If my understanding is correct, this same condition exists inside the photon limit of a black hole. Technically you're still in navigable space -- not inside the singularity yet -- and can move in any direction. But to actually escape the black hole would require accelerating faster than the speed of light.

Again, if my understanding is correct -- and I'm definitely not a phycisist by any stretch of the imagination -- our movement through time is exactly the same phenomena. We can slow our velocity through time (by moving through space instead), but we can't escape our local reference frame without moving faster than the speed of light. If we could exceed the speed of light, then we would be moving into spatial regions which are otherwise causally inaccessible to us; in other words, we'd be going backwards in time.

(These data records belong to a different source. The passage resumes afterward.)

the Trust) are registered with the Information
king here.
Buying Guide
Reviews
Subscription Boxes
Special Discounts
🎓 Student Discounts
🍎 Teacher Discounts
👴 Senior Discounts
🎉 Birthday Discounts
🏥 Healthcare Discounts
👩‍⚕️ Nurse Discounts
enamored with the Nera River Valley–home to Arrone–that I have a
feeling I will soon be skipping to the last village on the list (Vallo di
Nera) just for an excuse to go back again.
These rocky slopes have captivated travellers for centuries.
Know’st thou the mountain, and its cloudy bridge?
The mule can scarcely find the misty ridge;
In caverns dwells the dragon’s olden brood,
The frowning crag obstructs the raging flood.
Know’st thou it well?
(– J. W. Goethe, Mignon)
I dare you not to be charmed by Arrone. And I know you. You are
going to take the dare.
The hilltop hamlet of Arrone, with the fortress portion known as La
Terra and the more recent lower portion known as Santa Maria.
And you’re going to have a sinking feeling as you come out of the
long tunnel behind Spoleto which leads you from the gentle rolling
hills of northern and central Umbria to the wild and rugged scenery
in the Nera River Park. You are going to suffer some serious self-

So: if we could go FTL, we could escape from black holes, visit parts of the universe beyond the locally-observable limit, and go backwards in time. I think (IANAP) that these are all describing precisely the same thing.

Dunno if this helps. The lawnmower analogy has definitely broken down by this point.

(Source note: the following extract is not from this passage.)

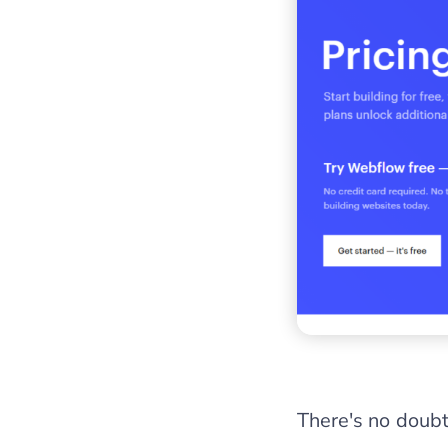
There's no doubt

Also, it makes me think: if our experience of time is navigationally equivalent to the experience of space for someone getting sucked into a black hole, does that imply the existence of a higher-dimensional universe where ordinary, non-accelerating time is as fully navigable as our ordinary "non-accelerating" space? And in that higher-dimension universe, are we living near the surface of some kind of singularity? Do the inhabitants of that universe wonder about how sad it must be for poor creatures like us, forced to live on a time gradient which inexorably slopes in just one direction, the way we might commiserate the fate of those sucked into a black hole?